__Task requirements__: Only lines with the word "produits" are wanted; copy each of them from the listing below.

__Information supplied__:
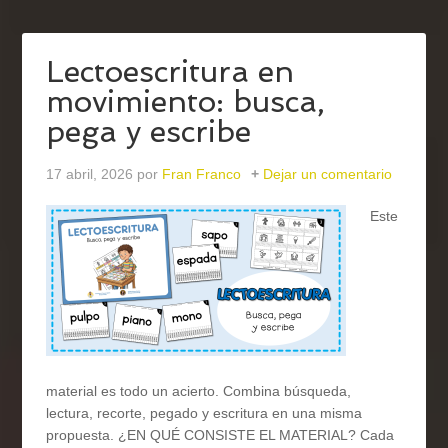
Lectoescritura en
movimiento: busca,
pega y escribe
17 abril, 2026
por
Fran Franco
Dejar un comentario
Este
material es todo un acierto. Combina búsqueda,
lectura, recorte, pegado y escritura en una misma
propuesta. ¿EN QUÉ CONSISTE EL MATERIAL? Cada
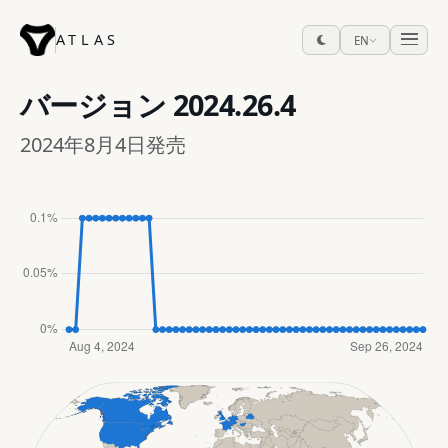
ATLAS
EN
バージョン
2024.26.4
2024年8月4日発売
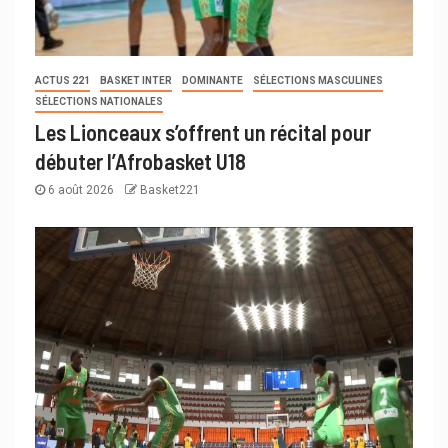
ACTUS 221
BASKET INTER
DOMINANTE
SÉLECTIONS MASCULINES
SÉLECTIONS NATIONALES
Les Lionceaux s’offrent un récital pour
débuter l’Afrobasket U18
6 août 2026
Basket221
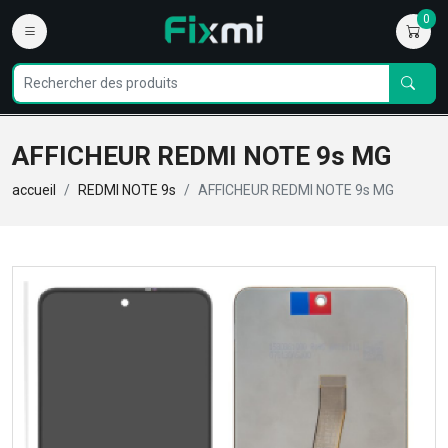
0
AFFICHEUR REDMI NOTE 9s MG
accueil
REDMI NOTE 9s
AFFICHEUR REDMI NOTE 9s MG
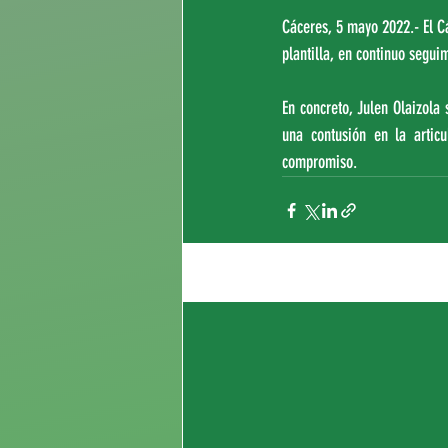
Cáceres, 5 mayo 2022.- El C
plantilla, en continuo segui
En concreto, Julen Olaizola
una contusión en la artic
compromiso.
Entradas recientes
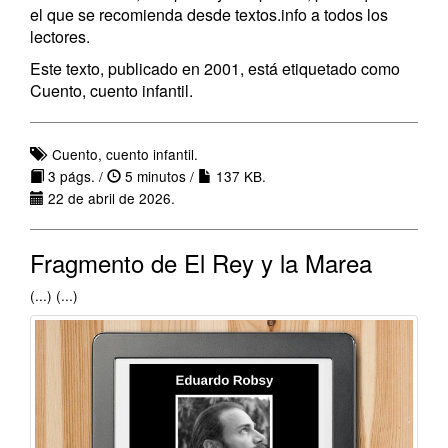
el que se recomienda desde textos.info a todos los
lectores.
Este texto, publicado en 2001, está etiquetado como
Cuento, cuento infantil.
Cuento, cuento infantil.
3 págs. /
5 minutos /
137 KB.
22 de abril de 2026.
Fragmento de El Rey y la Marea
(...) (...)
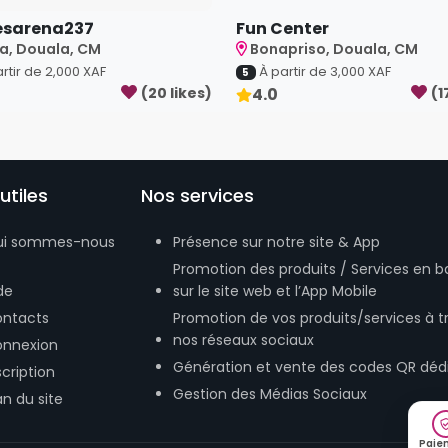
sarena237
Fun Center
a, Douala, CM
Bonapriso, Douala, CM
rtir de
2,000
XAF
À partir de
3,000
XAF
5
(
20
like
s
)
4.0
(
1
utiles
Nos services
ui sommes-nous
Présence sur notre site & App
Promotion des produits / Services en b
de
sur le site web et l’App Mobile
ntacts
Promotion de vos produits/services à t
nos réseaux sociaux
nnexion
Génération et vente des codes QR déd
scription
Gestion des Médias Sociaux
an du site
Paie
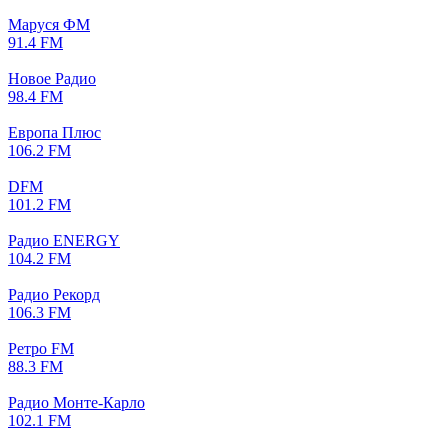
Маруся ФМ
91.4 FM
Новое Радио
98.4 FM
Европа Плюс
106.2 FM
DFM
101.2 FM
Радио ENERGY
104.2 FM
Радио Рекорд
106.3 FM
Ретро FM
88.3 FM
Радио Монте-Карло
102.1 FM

---

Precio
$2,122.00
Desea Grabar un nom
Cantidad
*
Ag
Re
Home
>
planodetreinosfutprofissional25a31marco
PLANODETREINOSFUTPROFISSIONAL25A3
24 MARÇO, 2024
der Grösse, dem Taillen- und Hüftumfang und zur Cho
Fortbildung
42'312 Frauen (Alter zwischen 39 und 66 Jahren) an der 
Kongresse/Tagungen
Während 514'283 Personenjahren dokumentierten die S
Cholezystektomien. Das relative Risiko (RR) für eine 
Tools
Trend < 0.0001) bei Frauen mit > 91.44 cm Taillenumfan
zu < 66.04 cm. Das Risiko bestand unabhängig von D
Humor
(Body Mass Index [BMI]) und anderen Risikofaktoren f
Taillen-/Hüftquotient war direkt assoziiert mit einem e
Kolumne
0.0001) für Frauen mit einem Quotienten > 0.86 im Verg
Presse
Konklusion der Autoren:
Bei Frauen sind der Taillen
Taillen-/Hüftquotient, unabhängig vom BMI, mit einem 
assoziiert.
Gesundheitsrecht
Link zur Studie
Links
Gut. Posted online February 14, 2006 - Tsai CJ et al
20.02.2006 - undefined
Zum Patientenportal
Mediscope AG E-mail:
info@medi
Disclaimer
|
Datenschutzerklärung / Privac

---

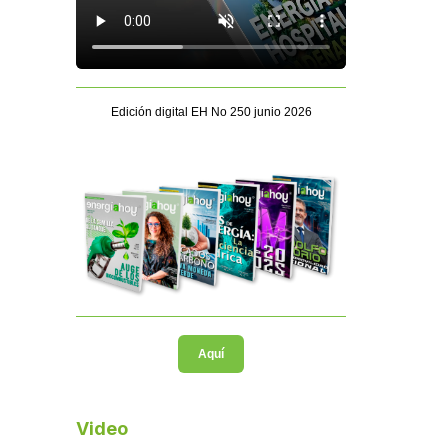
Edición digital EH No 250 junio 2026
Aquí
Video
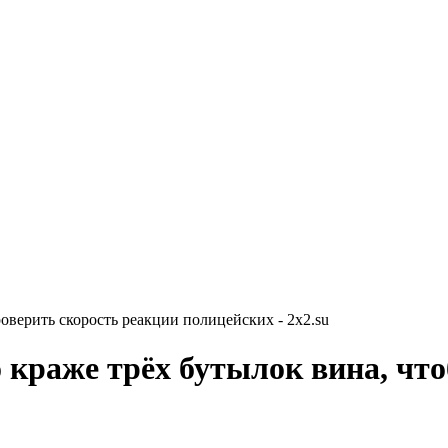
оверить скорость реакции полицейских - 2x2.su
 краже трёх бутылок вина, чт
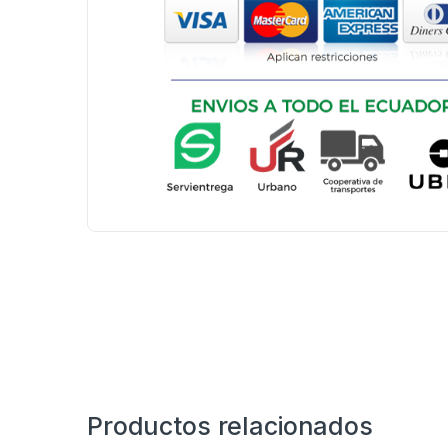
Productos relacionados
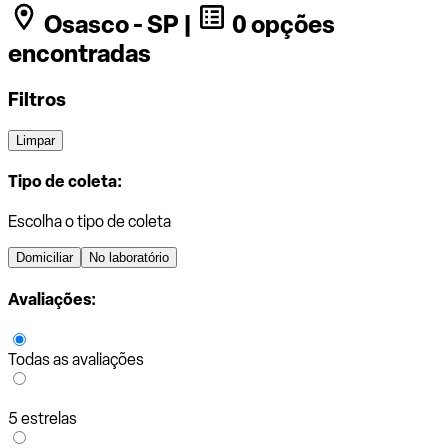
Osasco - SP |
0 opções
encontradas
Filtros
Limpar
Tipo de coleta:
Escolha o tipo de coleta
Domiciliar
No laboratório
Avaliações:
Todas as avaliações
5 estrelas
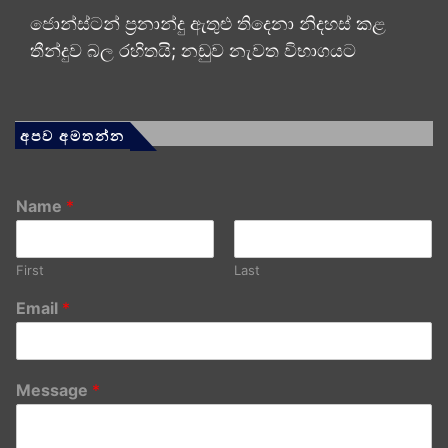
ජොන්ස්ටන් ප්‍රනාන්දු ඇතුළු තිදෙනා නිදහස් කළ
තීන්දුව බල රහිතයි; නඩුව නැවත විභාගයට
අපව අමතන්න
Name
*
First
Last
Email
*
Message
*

__Finished exercise__:
Promotion des produits / Services en b
Promotion de vos produits/services à t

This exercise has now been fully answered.